■ Task details
A word-for-word repeat of the records below is what this calls for.

----- Dataset entries

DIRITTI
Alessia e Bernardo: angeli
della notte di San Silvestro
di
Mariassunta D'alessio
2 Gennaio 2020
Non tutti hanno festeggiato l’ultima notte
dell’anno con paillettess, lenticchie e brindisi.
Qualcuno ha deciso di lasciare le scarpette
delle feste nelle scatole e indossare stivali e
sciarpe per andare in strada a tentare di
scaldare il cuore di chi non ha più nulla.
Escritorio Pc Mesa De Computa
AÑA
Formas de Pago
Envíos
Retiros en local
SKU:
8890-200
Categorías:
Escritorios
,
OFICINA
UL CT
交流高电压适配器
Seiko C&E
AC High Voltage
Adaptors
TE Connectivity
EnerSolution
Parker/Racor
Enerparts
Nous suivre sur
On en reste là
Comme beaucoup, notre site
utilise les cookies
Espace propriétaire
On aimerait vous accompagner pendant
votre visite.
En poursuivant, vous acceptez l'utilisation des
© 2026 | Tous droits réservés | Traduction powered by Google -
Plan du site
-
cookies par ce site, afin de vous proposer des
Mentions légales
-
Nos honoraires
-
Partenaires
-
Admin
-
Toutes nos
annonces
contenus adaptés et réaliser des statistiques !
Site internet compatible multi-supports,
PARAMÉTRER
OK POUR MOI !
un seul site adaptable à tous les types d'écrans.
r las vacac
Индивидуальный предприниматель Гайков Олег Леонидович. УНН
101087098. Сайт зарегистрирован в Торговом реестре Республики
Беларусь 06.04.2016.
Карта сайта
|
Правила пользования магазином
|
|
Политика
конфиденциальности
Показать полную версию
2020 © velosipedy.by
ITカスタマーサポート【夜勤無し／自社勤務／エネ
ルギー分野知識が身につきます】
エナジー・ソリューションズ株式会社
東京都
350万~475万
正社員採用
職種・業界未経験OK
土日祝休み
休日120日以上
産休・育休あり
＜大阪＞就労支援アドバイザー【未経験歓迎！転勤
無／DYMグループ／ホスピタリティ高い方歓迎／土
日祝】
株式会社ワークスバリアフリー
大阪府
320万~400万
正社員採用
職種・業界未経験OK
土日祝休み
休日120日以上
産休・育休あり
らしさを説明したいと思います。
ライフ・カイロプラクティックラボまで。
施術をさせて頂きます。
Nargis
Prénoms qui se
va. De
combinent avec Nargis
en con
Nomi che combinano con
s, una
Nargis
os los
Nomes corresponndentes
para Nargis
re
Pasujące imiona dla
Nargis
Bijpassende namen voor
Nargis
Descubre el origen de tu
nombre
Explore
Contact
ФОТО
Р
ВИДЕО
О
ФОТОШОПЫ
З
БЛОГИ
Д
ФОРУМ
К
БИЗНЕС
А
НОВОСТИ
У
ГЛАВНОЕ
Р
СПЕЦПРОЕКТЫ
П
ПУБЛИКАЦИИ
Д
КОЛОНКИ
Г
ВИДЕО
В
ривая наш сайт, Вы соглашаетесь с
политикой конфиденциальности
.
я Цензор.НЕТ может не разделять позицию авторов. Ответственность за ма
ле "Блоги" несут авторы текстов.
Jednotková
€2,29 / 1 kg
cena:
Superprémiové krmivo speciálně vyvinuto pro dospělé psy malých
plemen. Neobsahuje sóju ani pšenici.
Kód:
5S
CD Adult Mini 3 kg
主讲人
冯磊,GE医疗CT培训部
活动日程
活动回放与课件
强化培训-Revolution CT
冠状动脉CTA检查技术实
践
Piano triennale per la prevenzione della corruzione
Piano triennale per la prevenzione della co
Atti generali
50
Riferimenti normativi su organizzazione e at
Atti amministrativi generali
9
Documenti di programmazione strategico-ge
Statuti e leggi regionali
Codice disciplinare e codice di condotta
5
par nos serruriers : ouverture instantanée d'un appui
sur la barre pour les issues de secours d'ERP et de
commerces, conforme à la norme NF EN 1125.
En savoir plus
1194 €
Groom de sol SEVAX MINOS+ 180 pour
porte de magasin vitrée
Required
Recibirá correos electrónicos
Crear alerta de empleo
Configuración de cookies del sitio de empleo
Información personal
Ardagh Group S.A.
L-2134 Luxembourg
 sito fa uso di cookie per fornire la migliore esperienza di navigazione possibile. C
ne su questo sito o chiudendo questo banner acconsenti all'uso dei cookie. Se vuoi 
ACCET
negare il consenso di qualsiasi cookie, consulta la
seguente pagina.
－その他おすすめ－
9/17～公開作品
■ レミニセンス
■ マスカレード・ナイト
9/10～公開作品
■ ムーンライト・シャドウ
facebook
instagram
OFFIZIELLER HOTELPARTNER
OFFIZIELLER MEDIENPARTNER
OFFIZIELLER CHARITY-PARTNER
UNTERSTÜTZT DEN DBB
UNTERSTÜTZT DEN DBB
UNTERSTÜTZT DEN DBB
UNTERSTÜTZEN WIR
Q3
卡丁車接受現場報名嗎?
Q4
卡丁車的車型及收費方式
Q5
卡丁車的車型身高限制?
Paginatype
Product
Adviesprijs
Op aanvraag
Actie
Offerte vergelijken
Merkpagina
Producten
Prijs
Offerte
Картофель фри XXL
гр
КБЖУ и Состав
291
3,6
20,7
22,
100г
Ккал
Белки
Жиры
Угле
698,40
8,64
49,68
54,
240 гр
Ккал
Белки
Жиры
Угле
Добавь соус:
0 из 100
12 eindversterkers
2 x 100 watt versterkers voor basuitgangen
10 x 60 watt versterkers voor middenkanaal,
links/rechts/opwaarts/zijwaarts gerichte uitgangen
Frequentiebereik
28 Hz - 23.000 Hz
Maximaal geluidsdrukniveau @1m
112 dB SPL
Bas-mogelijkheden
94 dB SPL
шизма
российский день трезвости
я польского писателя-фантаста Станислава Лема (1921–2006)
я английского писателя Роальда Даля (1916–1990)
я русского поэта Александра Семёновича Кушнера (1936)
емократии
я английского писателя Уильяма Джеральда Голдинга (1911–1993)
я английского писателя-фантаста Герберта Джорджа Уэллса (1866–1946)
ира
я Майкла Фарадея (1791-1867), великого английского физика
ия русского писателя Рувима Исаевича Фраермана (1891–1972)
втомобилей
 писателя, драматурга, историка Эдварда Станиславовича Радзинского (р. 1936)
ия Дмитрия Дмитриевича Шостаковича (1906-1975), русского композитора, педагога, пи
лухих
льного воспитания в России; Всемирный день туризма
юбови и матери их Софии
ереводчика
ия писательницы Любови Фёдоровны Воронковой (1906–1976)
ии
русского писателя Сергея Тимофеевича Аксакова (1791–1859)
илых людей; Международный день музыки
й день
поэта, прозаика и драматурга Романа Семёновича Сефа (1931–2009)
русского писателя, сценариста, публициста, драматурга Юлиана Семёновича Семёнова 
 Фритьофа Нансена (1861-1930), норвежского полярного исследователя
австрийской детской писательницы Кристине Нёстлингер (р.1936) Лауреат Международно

----------

■ Solution for this problem
DIRITTI
Alessia e Bernardo: angeli
della notte di San Silvestro
di
Mariassunta D'alessio
2 Gennaio 2020
Non tutti hanno festeggiato l’ultima notte
dell’anno con paillettess, lenticchie e brindisi.
Qualcuno ha deciso di lasciare le scarpette
delle feste nelle scatole e indossare stivali e
sciarpe per andare in strada a tentare di
scaldare il cuore di chi non ha più nulla.
Escritorio Pc Mesa De Computa
AÑA
Formas de Pago
Envíos
Retiros en local
SKU:
8890-200
Categorías:
Escritorios
,
OFICINA
UL CT
交流高电压适配器
Seiko C&E
AC High Voltage
Adaptors
TE Connectivity
EnerSolution
Parker/Racor
Enerparts
Nous suivre sur
On en reste là
Comme beaucoup, notre site
utilise les cookies
Espace propriétaire
On aimerait vous accompagner pendant
votre visite.
En poursuivant, vous acceptez l'utilisation des
© 2026 | Tous droits réservés | Traduction powered by Google -
Plan du site
-
cookies par ce site, afin de vous proposer des
Mentions légales
-
Nos honoraires
-
Partenaires
-
Admin
-
Toutes nos
annonces
contenus adaptés et réaliser des statistiques !
Site internet compatible multi-supports,
PARAMÉTRER
OK POUR MOI !
un seul site adaptable à tous les types d'écrans.
r las vacac
Индивидуальный предприниматель Гайков Олег Леонидович. УНН
101087098. Сайт зарегистрирован в Торговом реестре Республики
Беларусь 06.04.2016.
Карта сайта
|
Правила пользования магазином
|
|
Политика
конфиденциальности
Показать полную версию
2020 © velosipedy.by
ITカスタマーサポート【夜勤無し／自社勤務／エネ
ルギー分野知識が身につきます】
エナジー・ソリューションズ株式会社
東京都
350万~475万
正社員採用
職種・業界未経験OK
土日祝休み
休日120日以上
産休・育休あり
＜大阪＞就労支援アドバイザー【未経験歓迎！転勤
無／DYMグループ／ホスピタリティ高い方歓迎／土
日祝】
株式会社ワークスバリアフリー
大阪府
320万~400万
正社員採用
職種・業界未経験OK
土日祝休み
休日120日以上
産休・育休あり
らしさを説明したいと思います。
ライフ・カイロプラクティックラボまで。
施術をさせて頂きます。
Nargis
Prénoms qui se
va. De
combinent avec Nargis
en con
Nomi che combinano con
s, una
Nargis
os los
Nomes corresponndentes
para Nargis
re
Pasujące imiona dla
Nargis
Bijpassende namen voor
Nargis
Descubre el origen de tu
nombre
Explore
Contact
ФОТО
Р
ВИДЕО
О
ФОТОШОПЫ
З
БЛОГИ
Д
ФОРУМ
К
БИЗНЕС
А
НОВОСТИ
У
ГЛАВНОЕ
Р
СПЕЦПРОЕКТЫ
П
ПУБЛИКАЦИИ
Д
КОЛОНКИ
Г
ВИДЕО
В
ривая наш сайт, Вы соглашаетесь с
политикой конфиденциальности
.
я Цензор.НЕТ может не разделять позицию авторов. Ответственность за ма
ле "Блоги" несут авторы текстов.
Jednotková
€2,29 / 1 kg
cena:
Superprémiové krmivo speciálně vyvinuto pro dospělé psy malých
plemen. Neobsahuje sóju ani pšenici.
Kód:
5S
CD Adult Mini 3 kg
主讲人
冯磊,GE医疗CT培训部
活动日程
活动回放与课件
强化培训-Revolution CT
冠状动脉CTA检查技术实
践
Piano triennale per la prevenzione della corruzione
Piano triennale per la prevenzione della co
Atti generali
50
Riferimenti normativi su organizzazione e at
Atti amministrativi generali
9
Documenti di programmazione strategico-ge
Statuti e leggi regionali
Codice disciplinare e codice di condotta
5
par nos serruriers : ouverture instantanée d'un appui
sur la barre pour les issues de secours d'ERP et de
commerces, conforme à la norme NF EN 1125.
En savoir plus
1194 €
Groom de sol SEVAX MINOS+ 180 pour
porte de magasin vitrée
Required
Recibirá correos electrónicos
Crear alerta de empleo
Configuración de cookies del sitio de empleo
Información personal
Ardagh Group S.A.
L-2134 Luxembourg
 sito fa uso di cookie per fornire la migliore esperienza di navigazione possibile. C
ne su questo sito o chiudendo questo banner acconsenti all'uso dei cookie. Se vuoi 
ACCET
negare il consenso di qualsiasi cookie, consulta la
seguente pagina.
－その他おすすめ－
9/17～公開作品
■ レミニセンス
■ マスカレード・ナイト
9/10～公開作品
■ ムーンライト・シャドウ
facebook
instagram
OFFIZIELLER HOTELPARTNER
OFFIZIELLER MEDIENPARTNER
OFFIZIELLER CHARITY-PARTNER
UNTERSTÜTZT DEN DBB
UNTERSTÜTZT DEN DBB
UNTERSTÜTZT DEN DBB
UNTERSTÜTZEN WIR
Q3
卡丁車接受現場報名嗎?
Q4
卡丁車的車型及收費方式
Q5
卡丁車的車型身高限制?
Paginatype
Product
Adviesprijs
Op aanvraag
Actie
Offerte vergelijken
Merkpagina
Producten
Prijs
Offerte
Картофель фри XXL
гр
КБЖУ и Состав
291
3,6
20,7
22,
100г
Ккал
Белки
Жиры
Угле
698,40
8,64
49,68
54,
240 гр
Ккал
Белки
Жиры
Угле
Добавь соус:
0 из 100
12 eindversterkers
2 x 100 watt versterkers voor basuitgangen
10 x 60 watt versterkers voor middenkanaal,
links/rechts/opwaarts/zijwaarts gerichte uitgangen
Frequentiebereik
28 Hz - 23.000 Hz
Maximaal geluidsdrukniveau @1m
112 dB SPL
Bas-mogelijkheden
94 dB SPL
шизма
российский день трезвости
я польского писателя-фантаста Станислава Лема (1921–2006)
я английского писателя Роальда Даля (1916–1990)
я русского поэта Александра Семёновича Кушнера (1936)
емократии
я английского писателя Уильяма Джеральда Голдинга (1911–1993)
я английского писателя-фантаста Герберта Джорджа Уэллса (1866–1946)
ира
я Майкла Фарадея (1791-1867), великого английского физика
ия русского писателя Рувима Исаевича Фраермана (1891–1972)
втомобилей
 писателя, драматурга, историка Эдварда Станиславовича Радзинского (р. 1936)
ия Дмитрия Дмитриевича Шостаковича (1906-1975), русского композитора, педагога, пи
лухих
льного воспитания в России; Всемирный день туризма
юбови и матери их Софии
ереводчика
ия писательницы Любови Фёдоровны Воронковой (1906–1976)
ии
русского писателя Сергея Тимофеевича Аксакова (1791–1859)
илых людей; Международный день музыки
й день
поэта, прозаика и драматурга Романа Семёновича Сефа (1931–2009)
русского писателя, сценариста, публициста, драматурга Юлиана Семёновича Семёнова 
 Фритьофа Нансена (1861-1930), норвежского полярного исследователя
австрийской детской писательницы Кристине Нёстлингер (р.1936) Лауреат Международно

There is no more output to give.